Top of Exercise inputs
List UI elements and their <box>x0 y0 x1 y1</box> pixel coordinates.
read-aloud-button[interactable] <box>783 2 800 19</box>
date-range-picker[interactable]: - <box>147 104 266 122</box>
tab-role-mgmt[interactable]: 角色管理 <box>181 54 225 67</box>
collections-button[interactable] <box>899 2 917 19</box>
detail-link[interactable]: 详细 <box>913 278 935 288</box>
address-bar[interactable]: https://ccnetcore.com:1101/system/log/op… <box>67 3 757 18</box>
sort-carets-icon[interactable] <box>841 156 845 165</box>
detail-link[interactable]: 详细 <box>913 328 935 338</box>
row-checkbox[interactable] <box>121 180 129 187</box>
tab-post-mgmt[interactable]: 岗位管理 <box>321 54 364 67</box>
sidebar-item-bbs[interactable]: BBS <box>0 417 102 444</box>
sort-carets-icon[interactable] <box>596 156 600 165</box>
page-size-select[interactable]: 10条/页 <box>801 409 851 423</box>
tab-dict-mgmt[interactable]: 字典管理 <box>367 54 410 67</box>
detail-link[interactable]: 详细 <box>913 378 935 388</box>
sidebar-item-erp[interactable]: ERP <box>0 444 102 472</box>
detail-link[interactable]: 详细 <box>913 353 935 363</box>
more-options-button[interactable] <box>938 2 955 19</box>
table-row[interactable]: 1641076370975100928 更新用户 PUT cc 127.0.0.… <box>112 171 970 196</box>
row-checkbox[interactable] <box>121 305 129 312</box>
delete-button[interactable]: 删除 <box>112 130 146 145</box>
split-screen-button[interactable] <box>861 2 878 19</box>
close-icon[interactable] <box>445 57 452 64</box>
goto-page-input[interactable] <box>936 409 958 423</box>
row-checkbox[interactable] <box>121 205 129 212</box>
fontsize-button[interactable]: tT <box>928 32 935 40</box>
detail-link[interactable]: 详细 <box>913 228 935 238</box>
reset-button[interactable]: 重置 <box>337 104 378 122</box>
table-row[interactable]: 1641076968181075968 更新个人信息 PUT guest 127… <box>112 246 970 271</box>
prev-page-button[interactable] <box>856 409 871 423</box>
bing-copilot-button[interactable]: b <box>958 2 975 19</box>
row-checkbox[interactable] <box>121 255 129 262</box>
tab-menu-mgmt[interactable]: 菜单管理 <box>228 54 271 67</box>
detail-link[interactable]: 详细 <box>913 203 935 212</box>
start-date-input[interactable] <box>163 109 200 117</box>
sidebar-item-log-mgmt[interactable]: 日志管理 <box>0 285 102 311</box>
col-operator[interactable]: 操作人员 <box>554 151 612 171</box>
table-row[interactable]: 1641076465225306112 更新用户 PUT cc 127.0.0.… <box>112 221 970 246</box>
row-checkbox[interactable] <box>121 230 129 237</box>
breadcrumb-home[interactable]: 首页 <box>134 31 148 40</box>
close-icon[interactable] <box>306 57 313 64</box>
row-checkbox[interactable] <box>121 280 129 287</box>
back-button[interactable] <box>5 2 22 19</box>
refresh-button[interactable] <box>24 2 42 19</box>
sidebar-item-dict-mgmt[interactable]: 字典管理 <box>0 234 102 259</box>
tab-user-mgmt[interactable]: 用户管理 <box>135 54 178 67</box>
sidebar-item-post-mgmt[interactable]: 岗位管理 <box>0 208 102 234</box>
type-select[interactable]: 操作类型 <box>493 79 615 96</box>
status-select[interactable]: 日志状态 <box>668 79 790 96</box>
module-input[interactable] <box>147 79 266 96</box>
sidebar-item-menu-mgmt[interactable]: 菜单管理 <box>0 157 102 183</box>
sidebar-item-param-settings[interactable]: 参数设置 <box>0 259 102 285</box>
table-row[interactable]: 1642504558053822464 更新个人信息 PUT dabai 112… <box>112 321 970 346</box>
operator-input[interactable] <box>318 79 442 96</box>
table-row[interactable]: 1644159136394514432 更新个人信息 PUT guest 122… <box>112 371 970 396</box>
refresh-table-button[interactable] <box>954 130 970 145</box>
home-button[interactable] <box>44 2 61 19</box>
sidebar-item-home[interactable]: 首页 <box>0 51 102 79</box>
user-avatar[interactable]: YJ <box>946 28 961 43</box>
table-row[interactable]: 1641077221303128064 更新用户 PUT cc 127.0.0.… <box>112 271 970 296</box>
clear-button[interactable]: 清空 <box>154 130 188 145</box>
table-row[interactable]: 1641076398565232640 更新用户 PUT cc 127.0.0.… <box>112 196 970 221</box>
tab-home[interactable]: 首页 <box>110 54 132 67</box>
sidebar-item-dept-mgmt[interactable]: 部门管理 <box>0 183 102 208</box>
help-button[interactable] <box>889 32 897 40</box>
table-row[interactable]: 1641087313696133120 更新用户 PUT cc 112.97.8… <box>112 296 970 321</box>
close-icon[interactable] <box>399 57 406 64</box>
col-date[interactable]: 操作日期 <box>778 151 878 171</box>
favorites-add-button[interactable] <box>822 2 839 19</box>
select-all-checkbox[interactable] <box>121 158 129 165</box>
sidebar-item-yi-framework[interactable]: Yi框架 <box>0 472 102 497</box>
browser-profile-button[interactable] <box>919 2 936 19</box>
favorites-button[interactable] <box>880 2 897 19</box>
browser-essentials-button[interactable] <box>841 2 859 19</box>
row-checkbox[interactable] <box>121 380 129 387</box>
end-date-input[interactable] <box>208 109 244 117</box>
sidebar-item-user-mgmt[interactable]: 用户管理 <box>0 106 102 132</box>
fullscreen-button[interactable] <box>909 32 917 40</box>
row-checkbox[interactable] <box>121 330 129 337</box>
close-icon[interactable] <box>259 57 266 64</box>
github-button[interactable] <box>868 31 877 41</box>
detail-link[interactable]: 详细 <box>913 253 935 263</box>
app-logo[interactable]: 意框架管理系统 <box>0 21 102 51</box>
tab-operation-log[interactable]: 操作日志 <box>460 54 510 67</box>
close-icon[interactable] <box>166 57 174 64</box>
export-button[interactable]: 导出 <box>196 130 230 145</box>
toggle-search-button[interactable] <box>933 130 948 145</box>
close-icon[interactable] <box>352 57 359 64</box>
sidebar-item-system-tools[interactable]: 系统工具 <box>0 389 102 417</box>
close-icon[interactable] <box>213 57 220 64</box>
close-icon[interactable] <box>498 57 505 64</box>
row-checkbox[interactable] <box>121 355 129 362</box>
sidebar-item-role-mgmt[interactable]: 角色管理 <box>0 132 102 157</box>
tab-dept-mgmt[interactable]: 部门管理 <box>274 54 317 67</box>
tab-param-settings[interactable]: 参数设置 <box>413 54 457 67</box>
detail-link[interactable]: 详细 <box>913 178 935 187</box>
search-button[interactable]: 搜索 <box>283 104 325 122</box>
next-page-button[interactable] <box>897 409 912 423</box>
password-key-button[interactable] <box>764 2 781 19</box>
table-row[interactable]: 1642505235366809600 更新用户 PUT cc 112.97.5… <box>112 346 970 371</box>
Bottom of Exercise inputs
Required work ::
Please show every line above that includes the word "checkbox".

Answer to this exercise ::
row-checkbox[interactable] <box>121 180 129 187</box>
row-checkbox[interactable] <box>121 305 129 312</box>
row-checkbox[interactable] <box>121 205 129 212</box>
row-checkbox[interactable] <box>121 255 129 262</box>
row-checkbox[interactable] <box>121 230 129 237</box>
row-checkbox[interactable] <box>121 280 129 287</box>
select-all-checkbox[interactable] <box>121 158 129 165</box>
row-checkbox[interactable] <box>121 380 129 387</box>
row-checkbox[interactable] <box>121 330 129 337</box>
row-checkbox[interactable] <box>121 355 129 362</box>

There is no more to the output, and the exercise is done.